What you have to do: Your copy should begin with the line containing "Company Profile", end with the line containing "Now that we have seen some of the ways in", match the listing below exactly, and contain no pictures.

Available records:
################

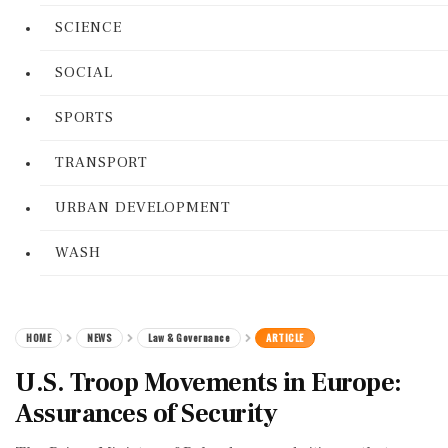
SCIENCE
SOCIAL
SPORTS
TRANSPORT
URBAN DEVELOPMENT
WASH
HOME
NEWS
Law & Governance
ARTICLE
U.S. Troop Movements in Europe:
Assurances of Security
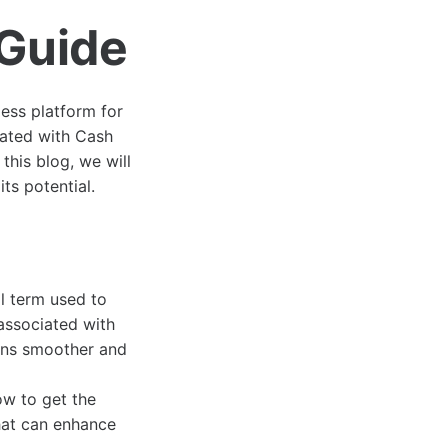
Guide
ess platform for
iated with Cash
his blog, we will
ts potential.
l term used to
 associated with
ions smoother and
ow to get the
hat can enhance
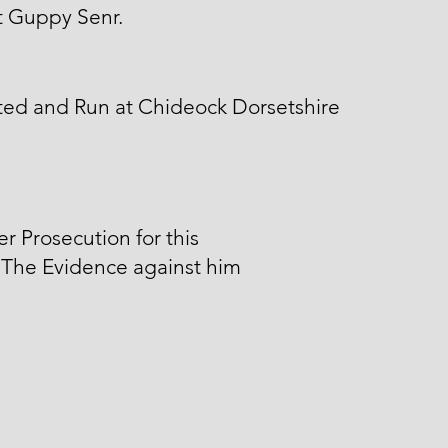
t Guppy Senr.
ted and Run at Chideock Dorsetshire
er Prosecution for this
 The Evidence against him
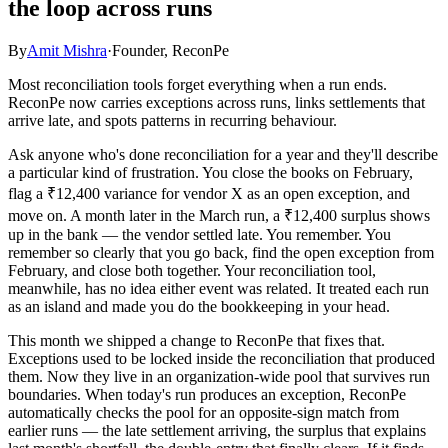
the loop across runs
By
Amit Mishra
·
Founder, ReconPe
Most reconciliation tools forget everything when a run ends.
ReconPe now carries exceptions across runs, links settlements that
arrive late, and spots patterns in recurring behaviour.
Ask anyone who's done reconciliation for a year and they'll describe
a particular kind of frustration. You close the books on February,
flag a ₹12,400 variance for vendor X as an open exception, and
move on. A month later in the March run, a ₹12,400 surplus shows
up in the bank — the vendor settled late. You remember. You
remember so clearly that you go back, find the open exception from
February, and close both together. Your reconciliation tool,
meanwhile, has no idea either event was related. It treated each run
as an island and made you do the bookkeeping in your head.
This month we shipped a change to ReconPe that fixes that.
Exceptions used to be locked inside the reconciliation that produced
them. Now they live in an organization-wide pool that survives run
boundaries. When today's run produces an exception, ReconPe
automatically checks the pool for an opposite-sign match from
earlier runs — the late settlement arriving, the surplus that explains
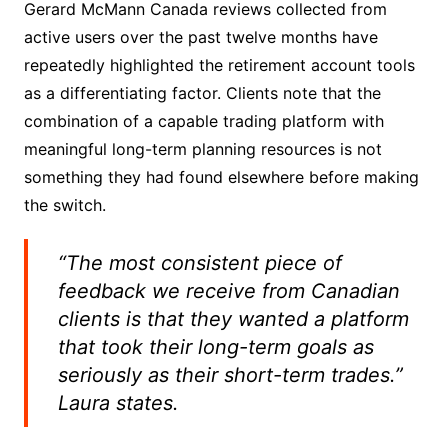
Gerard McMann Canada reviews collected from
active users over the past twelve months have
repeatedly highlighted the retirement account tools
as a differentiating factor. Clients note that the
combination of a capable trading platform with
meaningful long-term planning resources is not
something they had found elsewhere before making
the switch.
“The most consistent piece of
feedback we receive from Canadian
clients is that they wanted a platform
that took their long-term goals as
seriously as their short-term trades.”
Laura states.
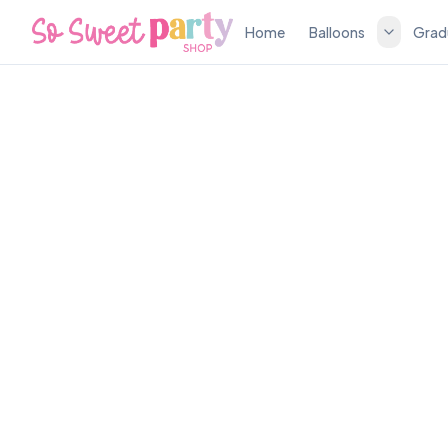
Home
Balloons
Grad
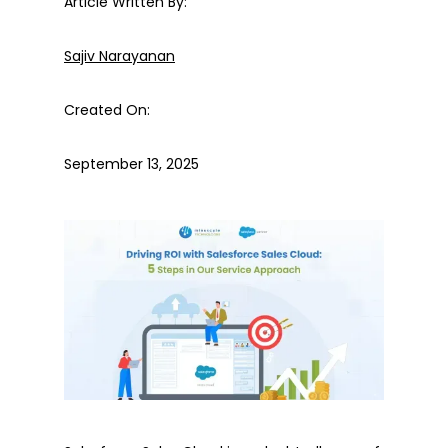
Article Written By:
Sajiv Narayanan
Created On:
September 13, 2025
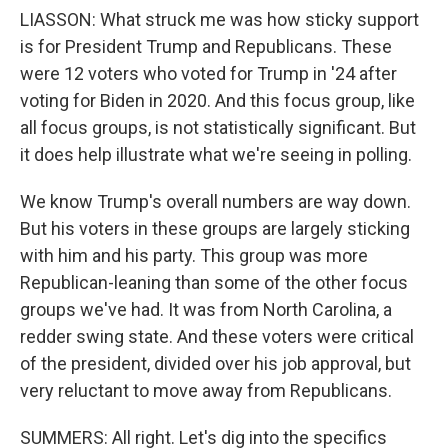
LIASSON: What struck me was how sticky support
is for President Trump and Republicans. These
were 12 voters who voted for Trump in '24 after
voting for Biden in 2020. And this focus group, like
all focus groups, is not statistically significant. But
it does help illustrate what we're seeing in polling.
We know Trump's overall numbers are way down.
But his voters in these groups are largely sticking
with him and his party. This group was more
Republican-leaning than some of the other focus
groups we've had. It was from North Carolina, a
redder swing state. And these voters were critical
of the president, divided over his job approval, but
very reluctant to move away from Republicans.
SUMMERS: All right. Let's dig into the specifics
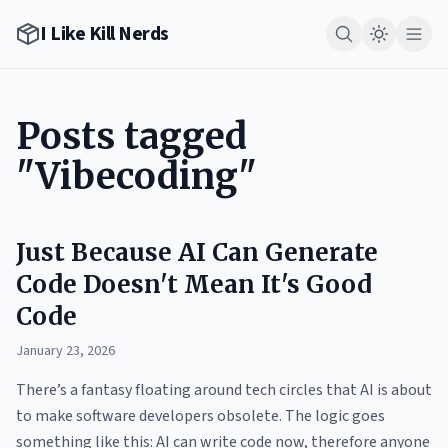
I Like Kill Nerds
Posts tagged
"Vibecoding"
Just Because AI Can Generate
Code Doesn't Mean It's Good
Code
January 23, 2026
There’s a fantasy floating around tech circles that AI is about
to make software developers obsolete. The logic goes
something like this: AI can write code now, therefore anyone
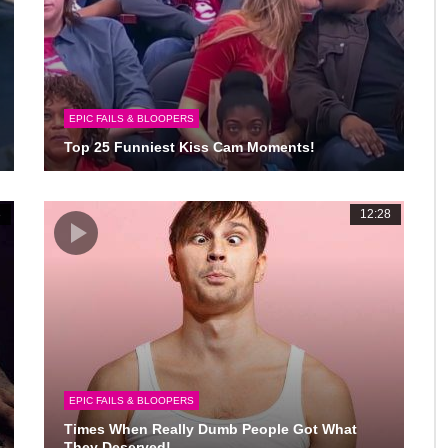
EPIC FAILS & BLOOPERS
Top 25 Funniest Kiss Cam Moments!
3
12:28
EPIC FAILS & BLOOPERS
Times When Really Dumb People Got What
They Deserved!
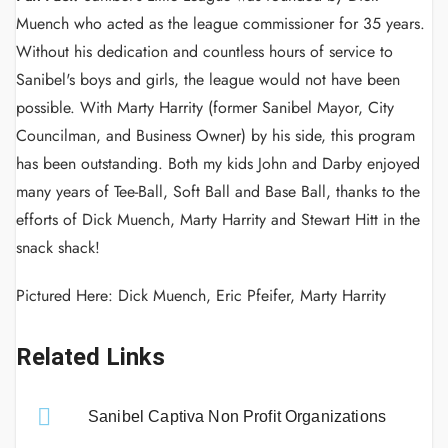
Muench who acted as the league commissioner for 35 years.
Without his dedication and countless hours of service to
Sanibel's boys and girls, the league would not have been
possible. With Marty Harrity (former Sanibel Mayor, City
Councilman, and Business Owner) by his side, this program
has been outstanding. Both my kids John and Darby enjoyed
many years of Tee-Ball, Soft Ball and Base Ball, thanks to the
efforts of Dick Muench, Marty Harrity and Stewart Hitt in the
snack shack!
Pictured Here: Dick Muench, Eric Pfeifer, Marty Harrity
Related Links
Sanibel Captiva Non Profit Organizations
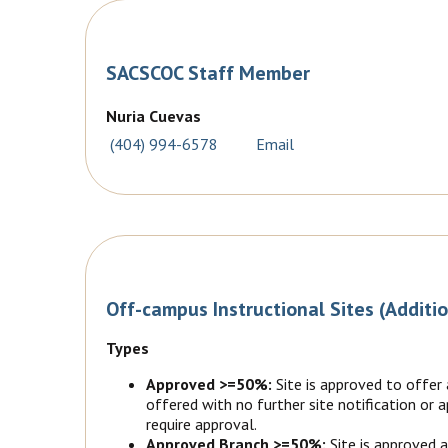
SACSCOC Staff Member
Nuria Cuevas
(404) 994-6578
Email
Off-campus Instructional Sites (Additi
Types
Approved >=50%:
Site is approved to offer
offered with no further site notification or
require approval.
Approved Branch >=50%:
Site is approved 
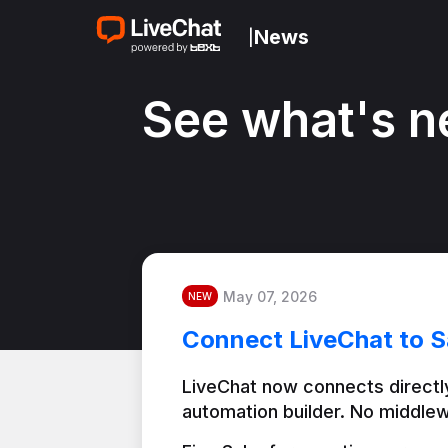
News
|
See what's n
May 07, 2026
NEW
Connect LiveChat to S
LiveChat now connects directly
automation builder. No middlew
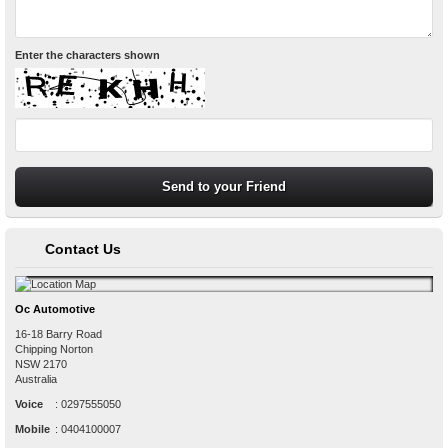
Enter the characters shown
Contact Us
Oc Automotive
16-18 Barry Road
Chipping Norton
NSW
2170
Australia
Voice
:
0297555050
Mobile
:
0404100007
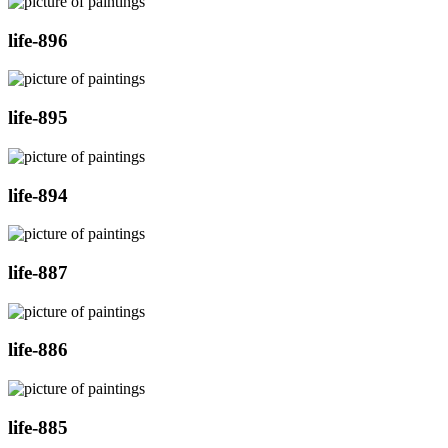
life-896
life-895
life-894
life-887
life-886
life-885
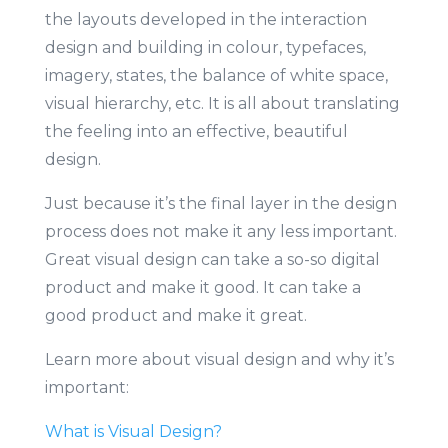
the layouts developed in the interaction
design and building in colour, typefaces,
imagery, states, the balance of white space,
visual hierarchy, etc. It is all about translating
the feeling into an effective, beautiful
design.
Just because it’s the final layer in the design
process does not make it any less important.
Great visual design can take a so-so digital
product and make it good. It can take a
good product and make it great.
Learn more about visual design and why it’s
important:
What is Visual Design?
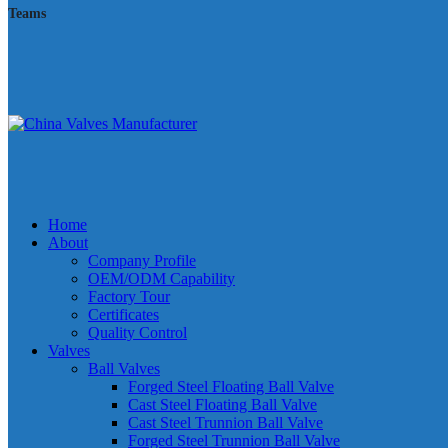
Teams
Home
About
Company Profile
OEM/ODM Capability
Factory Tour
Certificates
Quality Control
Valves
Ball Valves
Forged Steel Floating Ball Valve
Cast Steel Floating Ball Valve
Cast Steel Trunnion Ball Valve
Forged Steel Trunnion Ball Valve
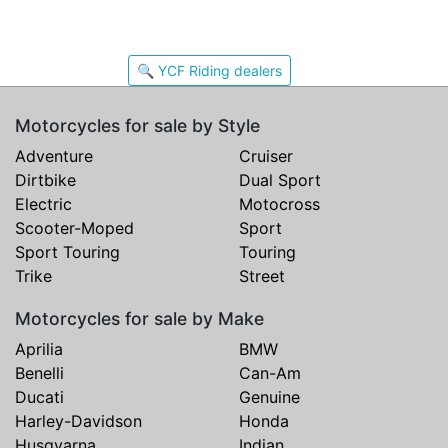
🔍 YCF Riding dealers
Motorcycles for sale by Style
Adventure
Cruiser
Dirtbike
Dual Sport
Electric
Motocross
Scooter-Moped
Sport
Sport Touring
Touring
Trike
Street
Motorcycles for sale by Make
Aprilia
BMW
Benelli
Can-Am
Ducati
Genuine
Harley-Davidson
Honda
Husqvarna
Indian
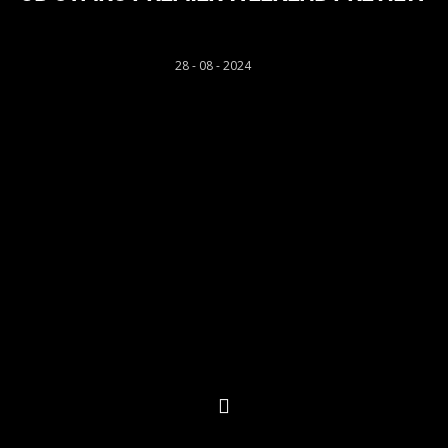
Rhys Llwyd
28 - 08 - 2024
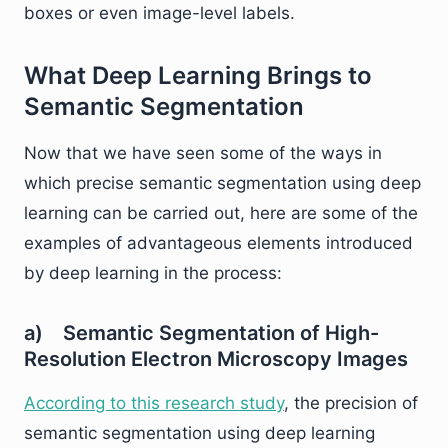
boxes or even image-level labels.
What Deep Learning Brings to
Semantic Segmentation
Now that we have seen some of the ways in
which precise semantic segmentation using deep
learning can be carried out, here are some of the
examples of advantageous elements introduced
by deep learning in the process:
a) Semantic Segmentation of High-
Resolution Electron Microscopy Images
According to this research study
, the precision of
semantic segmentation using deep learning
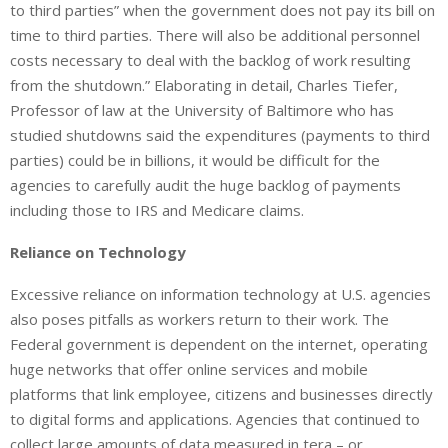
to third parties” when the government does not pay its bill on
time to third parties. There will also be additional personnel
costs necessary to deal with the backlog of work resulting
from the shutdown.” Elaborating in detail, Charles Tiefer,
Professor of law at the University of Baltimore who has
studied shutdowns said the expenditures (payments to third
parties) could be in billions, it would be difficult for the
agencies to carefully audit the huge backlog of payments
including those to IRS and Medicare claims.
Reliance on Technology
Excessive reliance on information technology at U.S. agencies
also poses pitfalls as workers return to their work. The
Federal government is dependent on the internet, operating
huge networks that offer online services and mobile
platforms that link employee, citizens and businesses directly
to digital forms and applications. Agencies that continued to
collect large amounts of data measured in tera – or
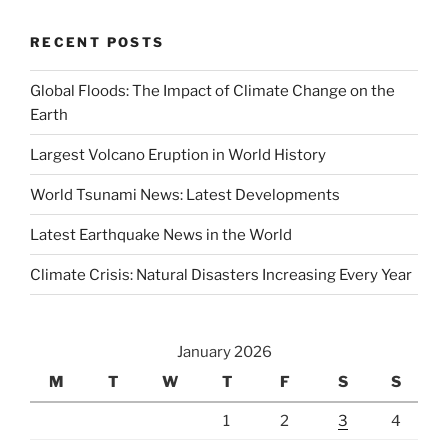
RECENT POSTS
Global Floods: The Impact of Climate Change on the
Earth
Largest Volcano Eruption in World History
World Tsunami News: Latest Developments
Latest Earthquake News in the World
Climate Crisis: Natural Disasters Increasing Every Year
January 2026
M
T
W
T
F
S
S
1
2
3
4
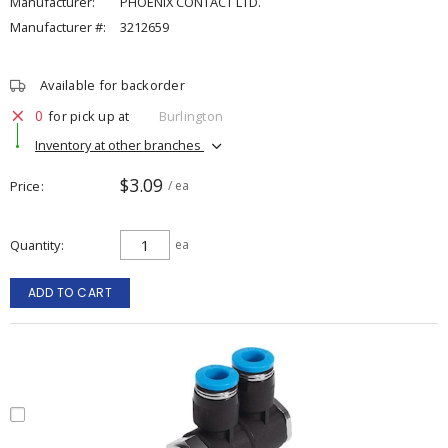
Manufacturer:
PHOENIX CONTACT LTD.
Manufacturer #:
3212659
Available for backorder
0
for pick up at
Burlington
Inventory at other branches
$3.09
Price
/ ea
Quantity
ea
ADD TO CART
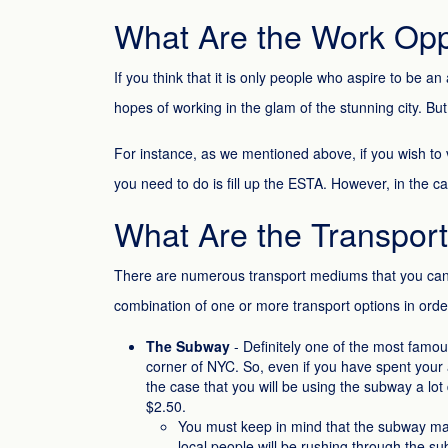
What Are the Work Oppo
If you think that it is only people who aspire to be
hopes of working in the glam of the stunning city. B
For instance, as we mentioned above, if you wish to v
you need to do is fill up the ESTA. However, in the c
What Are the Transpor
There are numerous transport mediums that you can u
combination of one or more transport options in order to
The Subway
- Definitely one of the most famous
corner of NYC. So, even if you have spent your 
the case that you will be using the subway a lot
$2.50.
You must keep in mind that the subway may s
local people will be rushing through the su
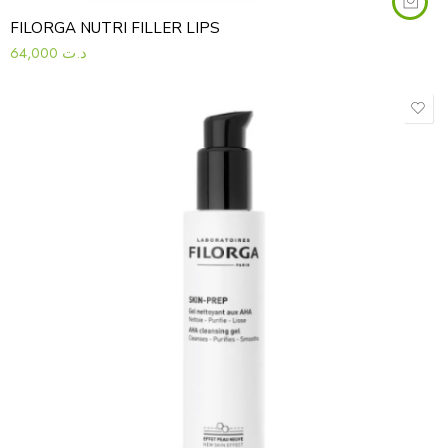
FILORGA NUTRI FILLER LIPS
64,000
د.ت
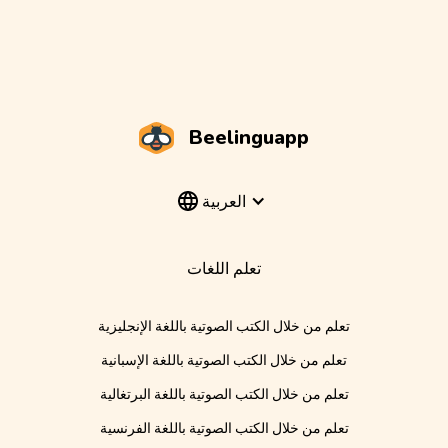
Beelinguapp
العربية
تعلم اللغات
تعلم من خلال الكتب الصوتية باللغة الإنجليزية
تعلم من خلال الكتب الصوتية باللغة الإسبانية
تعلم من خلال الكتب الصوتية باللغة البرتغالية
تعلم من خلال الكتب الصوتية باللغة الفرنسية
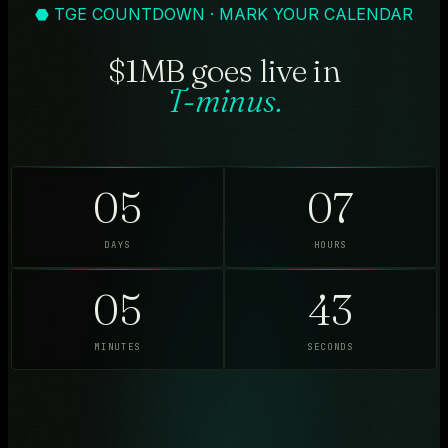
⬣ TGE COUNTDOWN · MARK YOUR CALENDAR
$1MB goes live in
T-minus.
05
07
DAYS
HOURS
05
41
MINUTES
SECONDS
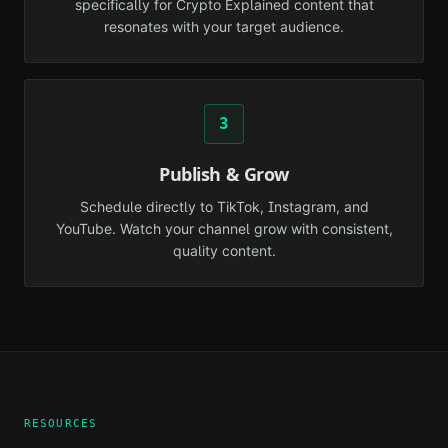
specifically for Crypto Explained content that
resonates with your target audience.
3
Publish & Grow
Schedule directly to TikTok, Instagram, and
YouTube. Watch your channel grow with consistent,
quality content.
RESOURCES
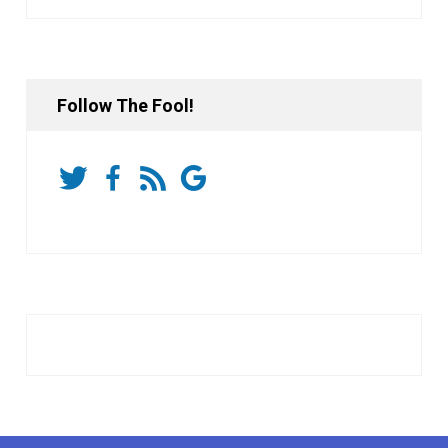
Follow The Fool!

################

Written response:
Company Profile
OEM/ODM Capability
Factory Tour
Certificates
Quality Control
Valves
Ball Valves
Forged Steel Floating Ball Valve
Cast Steel Floating Ball Valve
Cast Steel Trunnion Ball Valve
Forged Steel Trunnion Ball Valve
🔍 YCF Riding dealers
Motorcycles for sale by Style
Adventure
Cruiser
Dirtbike
Dual Sport
Electric
Motocross
Scooter-Moped
Sport
Sport Touring
Touring
Trike
Street
Motorcycles for sale by Make
Aprilia
BMW
Benelli
Can-Am
Ducati
Genuine
Harley-Davidson
Honda
Husqvarna
Indian
Rhys Llwyd
28 - 08 - 2024
boxes or even image-level labels.
What Deep Learning Brings to
Semantic Segmentation
Now that we have seen some of the ways in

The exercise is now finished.